§ Task prompt
The listing below is to be output in its exact form.

§ Dataset
★ ★ ★

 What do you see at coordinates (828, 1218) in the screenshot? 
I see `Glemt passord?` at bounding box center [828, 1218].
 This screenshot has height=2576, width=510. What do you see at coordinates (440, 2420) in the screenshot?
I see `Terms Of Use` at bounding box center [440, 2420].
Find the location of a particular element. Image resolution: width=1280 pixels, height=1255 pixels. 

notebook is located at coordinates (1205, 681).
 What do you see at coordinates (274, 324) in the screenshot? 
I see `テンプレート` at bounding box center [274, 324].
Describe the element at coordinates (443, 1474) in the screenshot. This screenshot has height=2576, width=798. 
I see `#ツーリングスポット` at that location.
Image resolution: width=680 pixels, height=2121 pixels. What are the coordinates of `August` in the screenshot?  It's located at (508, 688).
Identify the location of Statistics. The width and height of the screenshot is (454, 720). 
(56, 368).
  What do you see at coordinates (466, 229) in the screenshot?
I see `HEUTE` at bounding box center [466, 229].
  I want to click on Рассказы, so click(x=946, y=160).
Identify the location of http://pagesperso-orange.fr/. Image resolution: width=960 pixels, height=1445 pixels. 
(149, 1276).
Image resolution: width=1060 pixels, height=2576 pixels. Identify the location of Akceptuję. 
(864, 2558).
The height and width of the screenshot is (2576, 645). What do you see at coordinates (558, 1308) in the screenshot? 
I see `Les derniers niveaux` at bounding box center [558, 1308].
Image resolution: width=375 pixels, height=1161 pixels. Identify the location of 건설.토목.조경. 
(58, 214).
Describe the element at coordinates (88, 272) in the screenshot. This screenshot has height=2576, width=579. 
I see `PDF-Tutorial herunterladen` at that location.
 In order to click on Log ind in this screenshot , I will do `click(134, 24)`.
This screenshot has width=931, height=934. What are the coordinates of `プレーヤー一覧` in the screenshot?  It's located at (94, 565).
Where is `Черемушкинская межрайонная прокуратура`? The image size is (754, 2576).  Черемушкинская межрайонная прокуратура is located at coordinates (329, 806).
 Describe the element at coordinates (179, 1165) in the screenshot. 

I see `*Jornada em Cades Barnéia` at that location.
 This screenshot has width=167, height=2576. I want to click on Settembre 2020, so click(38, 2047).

★ ★ ★

§ Result
 What do you see at coordinates (828, 1218) in the screenshot? 
I see `Glemt passord?` at bounding box center [828, 1218].
 This screenshot has height=2576, width=510. What do you see at coordinates (440, 2420) in the screenshot?
I see `Terms Of Use` at bounding box center [440, 2420].
Find the location of a particular element. Image resolution: width=1280 pixels, height=1255 pixels. 

notebook is located at coordinates (1205, 681).
 What do you see at coordinates (274, 324) in the screenshot? 
I see `テンプレート` at bounding box center [274, 324].
Describe the element at coordinates (443, 1474) in the screenshot. This screenshot has height=2576, width=798. 
I see `#ツーリングスポット` at that location.
Image resolution: width=680 pixels, height=2121 pixels. What are the coordinates of `August` in the screenshot?  It's located at (508, 688).
Identify the location of Statistics. The width and height of the screenshot is (454, 720). 
(56, 368).
  What do you see at coordinates (466, 229) in the screenshot?
I see `HEUTE` at bounding box center [466, 229].
  I want to click on Рассказы, so click(x=946, y=160).
Identify the location of http://pagesperso-orange.fr/. Image resolution: width=960 pixels, height=1445 pixels. 
(149, 1276).
Image resolution: width=1060 pixels, height=2576 pixels. Identify the location of Akceptuję. 
(864, 2558).
The height and width of the screenshot is (2576, 645). What do you see at coordinates (558, 1308) in the screenshot? 
I see `Les derniers niveaux` at bounding box center [558, 1308].
Image resolution: width=375 pixels, height=1161 pixels. Identify the location of 건설.토목.조경. 
(58, 214).
Describe the element at coordinates (88, 272) in the screenshot. This screenshot has height=2576, width=579. 
I see `PDF-Tutorial herunterladen` at that location.
 In order to click on Log ind in this screenshot , I will do `click(134, 24)`.
This screenshot has width=931, height=934. What are the coordinates of `プレーヤー一覧` in the screenshot?  It's located at (94, 565).
Where is `Черемушкинская межрайонная прокуратура`? The image size is (754, 2576).  Черемушкинская межрайонная прокуратура is located at coordinates (329, 806).
 Describe the element at coordinates (179, 1165) in the screenshot. 

I see `*Jornada em Cades Barnéia` at that location.
 This screenshot has width=167, height=2576. I want to click on Settembre 2020, so click(38, 2047).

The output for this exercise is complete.